OTTAWA — One of Canada's top central bankers says the Bank of Canada is keeping a close eye on household debt that were already elevated before COVID-19.

OTTAWA — One of Canada's top central bankers says the Bank of Canada is keeping a close eye on household debt that were already elevated before COVID-19.

The Bank of Canada had warned that a recession could easily strain the financial system and the debt load being carried by households.

Deputy governor Toni Gravelle said Monday that fear hasn't played out during the pandemic, despite it being the worst downturn since the Great Depression.

He said the key has been the level of aid provided by governments, that helped replace lost earnings, and low interest rates that were driven down by the Bank of Canada putting its key policy rate at 0.25 per cent.

Still, Gravelle warns the country needs to watch out for the possibility that the tough times many households and businesses face could ripple throughout the financial system.

"The longer the pandemic constrains jobs and incomes, the greater the risk of financial trouble for highly indebted households, and the greater the risk of defaults that could impair the whole financial system," Gravelle said in the text of a speech today to the Autorite des marches financiers.

If loan losses make it harder for banks to make loans, Gravelle says the economic recovery will be hampered and amplify an already challenging situation.

Banks have provided deferrals on loans, mortgages, lines of credit and credit cards during the pandemic, with about about 14 per cent of homeowners with mortgages and 10 per cent of renters asking for deferral on some kind of debt repayment, Gravelle said.

By September, about three-fifths of payment deferrals expired and 70 per cent off deferrals on credit card debt and automobile loans.

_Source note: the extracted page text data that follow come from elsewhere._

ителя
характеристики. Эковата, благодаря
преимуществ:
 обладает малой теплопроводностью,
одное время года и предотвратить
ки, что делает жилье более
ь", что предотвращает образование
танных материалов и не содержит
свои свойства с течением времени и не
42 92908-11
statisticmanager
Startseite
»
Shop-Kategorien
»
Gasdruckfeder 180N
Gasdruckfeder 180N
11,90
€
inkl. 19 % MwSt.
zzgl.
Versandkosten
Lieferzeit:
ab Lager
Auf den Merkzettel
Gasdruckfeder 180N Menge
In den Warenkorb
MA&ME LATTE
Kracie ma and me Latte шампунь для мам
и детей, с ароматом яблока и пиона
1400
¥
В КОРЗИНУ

Data from the central bank's survey of consumers suggested one-third deferral requests were for precautionary reasons, not because of income losses from COVID-19. 

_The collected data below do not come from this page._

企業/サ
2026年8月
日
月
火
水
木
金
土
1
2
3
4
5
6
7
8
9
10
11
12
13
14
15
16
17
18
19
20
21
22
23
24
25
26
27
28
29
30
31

Gravelle suggested this as reason to be optimistic those borrowers will return to regular debt payments. 

Still, with with interest rates remaining low for the foreseeable future — the central bank doesn't expect to raise rates until at least 2023 — Gravelle said the Bank of Canada will have to keep an eye on household debt and the risks to the financial system.

Industry professionals have told the bank that they are broadly confident in the system's ability to withstand a severe shock, even as they said that risks to the system have grown considerably, Gravelle noted.

Much of the confidence comes from the central bank's near-zero policy rate and its related bond-buying measures to keep the flow of credit from getting jammed up, and federal aid measures to hold up the financial floor under households and businesses.

Gravelle said some of those early liquidity measures have since and may continue to be rolled back, but slowly. 

"Just as it is important to gradually wean a patient off painkillers as their injuries heal so they don’t become addicted, we gradually phase out our various facilities once painful market stress has dissipated," he said in the text of his speech.

"But make no mistake: if market-wide stresses reappear and we need to do more to ensure that the financial system can continue to support Canadian households and businesses, we will."